La Farmacología de la Cafeína
La cafeína es la sustancia psicoactiva más consumida del mundo, utilizada aproximadamente por el 80% de los adultos diariamente. Actúa bloqueando los receptores de adenosina en el cerebro — la adenosina es una molécula que se acumula durante la vigilia y promueve la somnolencia. Al bloquear estos receptores, la cafeína retrasa la percepción de fatiga y mejora el estado de alerta, el tiempo de reacción y el estado de ánimo. Sin embargo, el momento, la dosis y la genética individual afectan drásticamente si la cafeína ayuda o perjudica.
Datos Clave
- La cafeína tiene una vida media de 5-6 horas — un café a las 3 p.m. aún tiene un 25 % activo a las 11 p.m.

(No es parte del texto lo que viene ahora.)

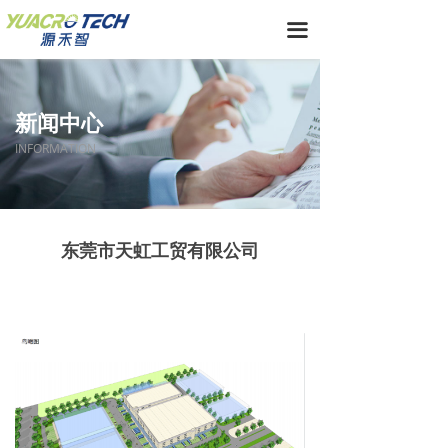
끀
新闻中心
INFORMATION
东莞市天虹工贸有限公司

- El gen CYP1A2 determina si eres un metabolizador rápido o lento de cafeína.
- Los niveles máximos en sangre se alcanzan entre 30 y 60 minutos después de la ingesta.

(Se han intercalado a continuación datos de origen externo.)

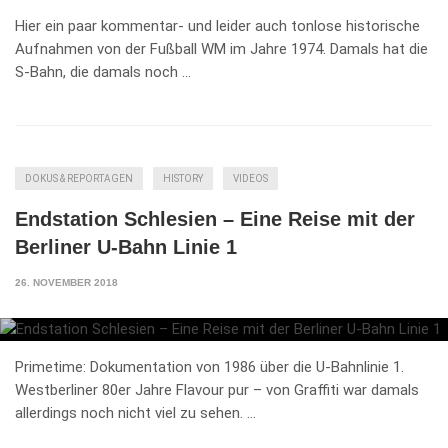
Hier ein paar kommentar- und leider auch tonlose historische
Aufnahmen von der Fußball WM im Jahre 1974. Damals hat die
S-Bahn, die damals noch …
DOKUS & REPORTAGEN
HISTORY
VIDEOS
Endstation Schlesien – Eine Reise mit der
Berliner U-Bahn Linie 1
26. NOVEMBER 2018
Primetime: Dokumentation von 1986 über die U-Bahnlinie 1.
Westberliner 80er Jahre Flavour pur – von Graffiti war damals
allerdings noch nicht viel zu sehen. …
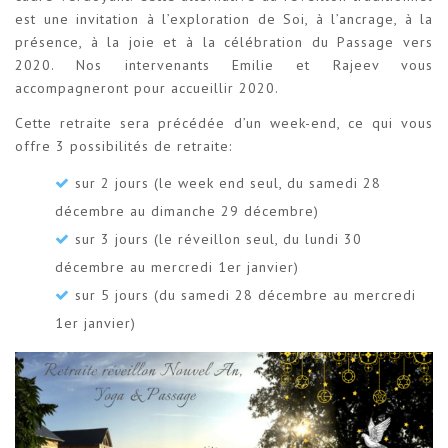
est une invitation à l’exploration de Soi, à l’ancrage, à la
présence, à la joie et à la célébration du Passage vers
2020. Nos intervenants Emilie et Rajeev vous
accompagneront pour accueillir 2020.
Cette retraite sera précédée d’un week-end, ce qui vous
offre 3 possibilités de retraite:
sur 2 jours (le week end seul, du samedi 28
décembre au dimanche 29 décembre)
sur 3 jours (le réveillon seul, du lundi 30
décembre au mercredi 1er janvier)
sur 5 jours (du samedi 28 décembre au mercredi
1er janvier)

- La tolerancia se desarrolla entre 7 y 12 días de uso regular, requiriendo más para obtener el mismo efecto.
- La cafeína bloquea la adenosina pero no la elimina — se acumula para un «colapso» posterior.

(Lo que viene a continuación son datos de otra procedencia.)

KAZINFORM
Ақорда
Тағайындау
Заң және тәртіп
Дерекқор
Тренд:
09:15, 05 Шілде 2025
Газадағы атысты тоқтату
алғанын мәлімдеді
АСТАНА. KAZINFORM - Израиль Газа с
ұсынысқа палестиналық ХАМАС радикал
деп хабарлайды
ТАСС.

- La dosis óptima para el rendimiento es de 3‑6 mg por kg de peso corporal (200‑400 mg para la mayoría de los adultos).
El Momento de la Cafeína: La Estrategia de la Adenosina
El investigador del sueño Dr. Andrew Huberman recomienda retrasar la ingesta de cafeína entre 90 y 120 minutos después de despertar. La razón: la adenosina se elimina naturalmente durante los primeros 90 minutos de vigilia mediante la respuesta de despertar del cortisol. Tomar cafeína inmediatamente al despertar significa que la adenosina se elimina bajo el bloqueo de la cafeína, creando un colapso por la tarde cuando la cafeína pierde efecto pero la adenosina se ha vuelto a acumular. Al esperar, permites primero la eliminación natural de la adenosina y luego usas la cafeína para bloquear su reacumulación por la tarde — lo que resulta en energía sostenida sin colapso.